EXERCISE DIRECTIONS =
Looking at the data that follows, count the lines containing the word "крему" and write down only that count.

-------- ENTRIES SHOWN --------

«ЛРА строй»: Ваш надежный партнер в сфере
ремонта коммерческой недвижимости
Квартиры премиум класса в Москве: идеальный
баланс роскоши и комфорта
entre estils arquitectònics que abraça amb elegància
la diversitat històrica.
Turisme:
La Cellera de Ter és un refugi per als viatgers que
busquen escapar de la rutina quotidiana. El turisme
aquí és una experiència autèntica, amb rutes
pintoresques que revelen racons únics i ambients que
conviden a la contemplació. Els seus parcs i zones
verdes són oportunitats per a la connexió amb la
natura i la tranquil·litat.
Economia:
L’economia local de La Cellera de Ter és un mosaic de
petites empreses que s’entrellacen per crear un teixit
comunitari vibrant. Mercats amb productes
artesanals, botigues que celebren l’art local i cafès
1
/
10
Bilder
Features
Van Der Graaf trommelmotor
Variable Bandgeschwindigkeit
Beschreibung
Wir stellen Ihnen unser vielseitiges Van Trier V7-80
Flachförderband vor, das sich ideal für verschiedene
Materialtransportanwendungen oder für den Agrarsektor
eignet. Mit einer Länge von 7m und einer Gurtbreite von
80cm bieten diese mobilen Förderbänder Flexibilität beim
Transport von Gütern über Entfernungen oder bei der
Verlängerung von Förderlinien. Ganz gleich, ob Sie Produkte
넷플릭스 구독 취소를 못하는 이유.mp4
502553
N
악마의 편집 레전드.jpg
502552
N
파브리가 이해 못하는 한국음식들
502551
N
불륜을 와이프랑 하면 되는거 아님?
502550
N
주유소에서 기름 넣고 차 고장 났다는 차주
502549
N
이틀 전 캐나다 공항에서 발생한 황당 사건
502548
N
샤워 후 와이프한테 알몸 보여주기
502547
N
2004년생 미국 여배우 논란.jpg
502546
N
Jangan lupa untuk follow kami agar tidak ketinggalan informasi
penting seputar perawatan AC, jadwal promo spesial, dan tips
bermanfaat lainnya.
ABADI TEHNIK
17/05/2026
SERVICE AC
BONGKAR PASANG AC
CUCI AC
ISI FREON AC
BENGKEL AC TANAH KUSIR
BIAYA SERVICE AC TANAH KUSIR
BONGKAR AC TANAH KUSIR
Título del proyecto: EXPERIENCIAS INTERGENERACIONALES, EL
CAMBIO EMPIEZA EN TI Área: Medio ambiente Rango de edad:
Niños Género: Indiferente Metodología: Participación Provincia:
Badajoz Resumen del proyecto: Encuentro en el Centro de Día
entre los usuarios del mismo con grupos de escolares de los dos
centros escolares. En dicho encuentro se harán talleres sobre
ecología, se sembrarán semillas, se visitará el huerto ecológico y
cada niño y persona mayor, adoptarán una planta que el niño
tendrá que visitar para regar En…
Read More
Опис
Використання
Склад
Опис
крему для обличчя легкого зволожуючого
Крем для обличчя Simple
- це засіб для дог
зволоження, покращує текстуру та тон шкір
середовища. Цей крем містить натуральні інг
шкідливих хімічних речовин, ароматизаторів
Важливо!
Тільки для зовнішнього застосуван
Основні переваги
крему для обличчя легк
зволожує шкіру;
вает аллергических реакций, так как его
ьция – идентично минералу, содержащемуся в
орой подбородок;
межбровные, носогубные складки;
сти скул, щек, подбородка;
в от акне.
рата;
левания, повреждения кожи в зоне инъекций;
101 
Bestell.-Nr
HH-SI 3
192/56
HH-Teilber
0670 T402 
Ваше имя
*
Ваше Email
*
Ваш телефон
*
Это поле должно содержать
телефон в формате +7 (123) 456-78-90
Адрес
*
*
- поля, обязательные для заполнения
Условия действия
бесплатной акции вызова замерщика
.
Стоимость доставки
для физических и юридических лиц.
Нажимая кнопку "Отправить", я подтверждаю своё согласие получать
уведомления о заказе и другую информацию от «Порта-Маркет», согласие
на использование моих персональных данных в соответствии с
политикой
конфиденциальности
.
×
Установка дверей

--------

TASK SOLUTION =
2